_What you should do_. Each line of the entries below that includes "mail" belongs in your answer.

_Excerpted records_.

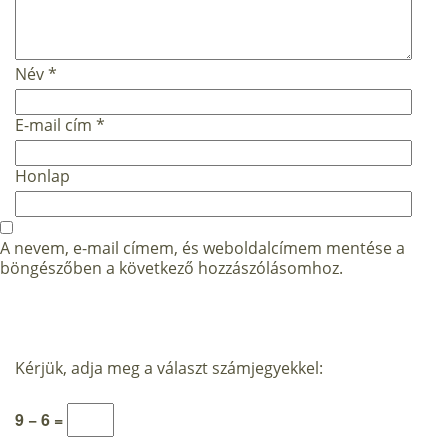
Név
*
E-mail cím
*
Honlap
A nevem, e-mail címem, és weboldalcímem mentése a
böngészőben a következő hozzászólásomhoz.
Kérjük, adja meg a választ számjegyekkel:
9 − 6 =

_Exercise result_.
E-mail cím
A nevem, e-mail címem, és weboldalcímem mentése a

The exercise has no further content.